Gerade aufgrund dieser mehrfachen Unterdrückung seien die Frauen an den Protesten seit Dezember 2018 besonders beteiligt, schreibt Eynass Buthayna. „Die ersten Opfer des Regimes, waren sie auch die ersten Gegnerinnen.“ Momentan unterliegen Frauen im Sudan zahlreichen Vorschriften, die sie gängeln und abhängig machen. Genitalverstümmelungen, Frühverheiratungen, Verhängung von Peitschenhieben nach dem „ Gesetz über die öffentliche Ordnung“ für „unmoralisches“ Verhalten … die Frauen im Sudan kämpfen an vielen Fronten. „Eine Mutter kann ohne die Erlaubnis ihres Ehemannes nicht mit ihrem Kind reisen. Im Fall einer Scheidung hängen die Zukunft der Kinder und ihre gesamten Ausweispapiere vom Vater ab. Um bei einer Scheidung das Sorgerecht für die Kinder zu erhalten, ist die Mutter gesetzlich verpflichtet, nicht vor sieben Jahren wieder zu heiraten.“

Daher protestierten sie mit ihrer Beteiligung an den Demonstrationen ebenfalls gegen das patriarchale System. „Revolutionäre Frauen demonstrieren und besetzen den Ort, um ihre Rechte geltend zu machen, ihre Anwesenheit auf der Straße zu erzwingen und darauf zu drängen, dass ihre Forderungen nach dem Fall des Systems angehört werden.“ Doch auch in der Protestbewegung ist es nicht immer einfach. „Viele Slogans und Lieder verwenden sexistische Analogien und sehr erniedrigende Begriffe und bringen das Regime mit weiblichen Merkmalen in Verbindung.“ Unter diesen Bedingungen kämpfen sudanesische Frauen auf verschiedenen Ebenen für einen Regimewechsel und für ihre feministischen Ideen.
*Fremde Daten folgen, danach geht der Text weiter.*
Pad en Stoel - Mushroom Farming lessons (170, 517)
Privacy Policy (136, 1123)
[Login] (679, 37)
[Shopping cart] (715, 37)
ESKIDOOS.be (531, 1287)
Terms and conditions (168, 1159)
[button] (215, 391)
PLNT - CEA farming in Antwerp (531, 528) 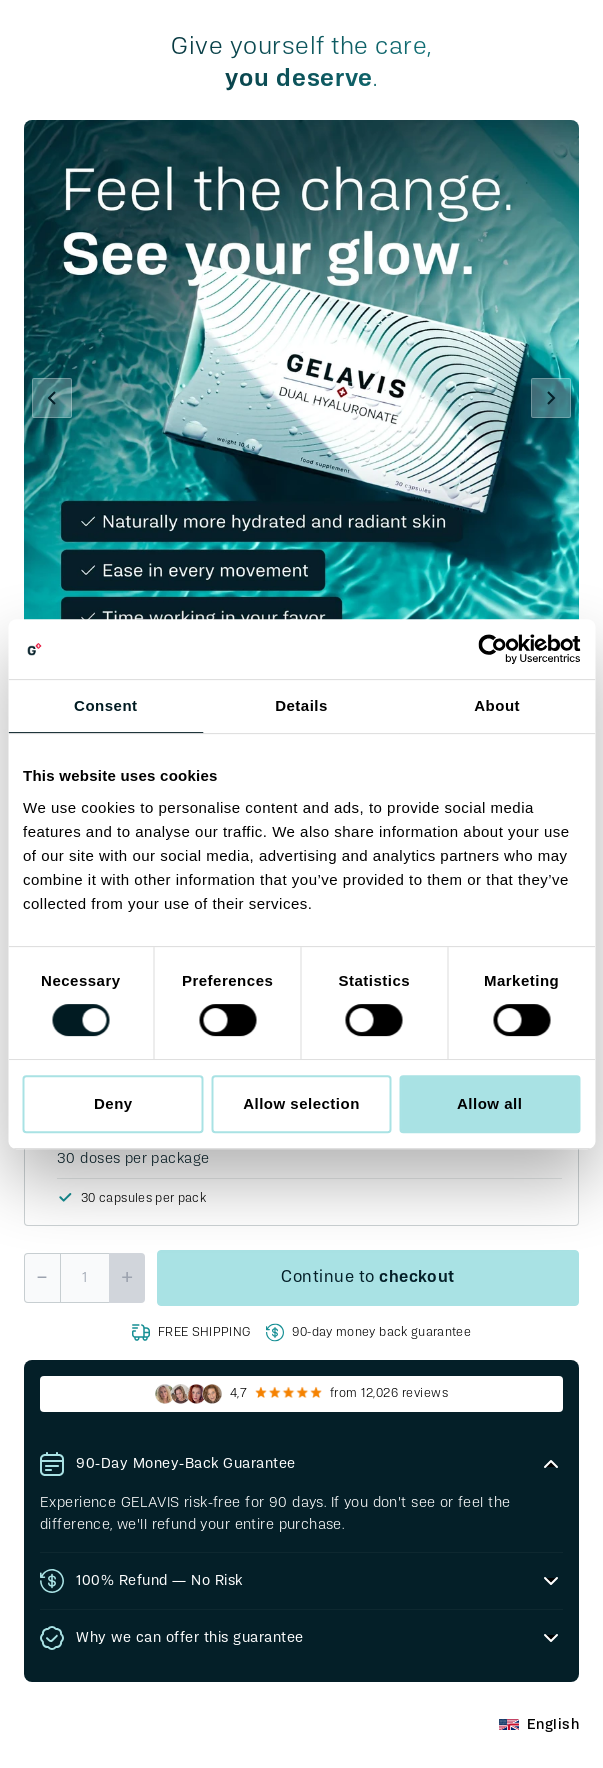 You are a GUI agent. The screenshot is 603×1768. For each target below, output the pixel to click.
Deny (113, 1103)
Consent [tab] (106, 705)
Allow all (489, 1103)
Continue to (368, 1278)
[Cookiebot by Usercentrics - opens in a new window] (492, 649)
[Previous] (52, 398)
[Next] (551, 398)
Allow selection (301, 1103)
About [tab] (497, 705)
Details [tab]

Dieser Text ist nur eine kurze Zusammenfassung des Originals, das in allen Punkten viel ausführlicher ist. Das Gendersternchen hinter dem Wort Frauen (Frauen*) ist hier nicht verwendet, da sich die Autorin weniger mit dem „Konstrukt Weiblichkeit“ als ausdrücklich mit der geschichtlichen Rolle bzw. der Unterdrückung der weiblichen Bevölkerung beschäftigt. Natürlich schreibt sie darin auch über Geschlechterkonstruktionen.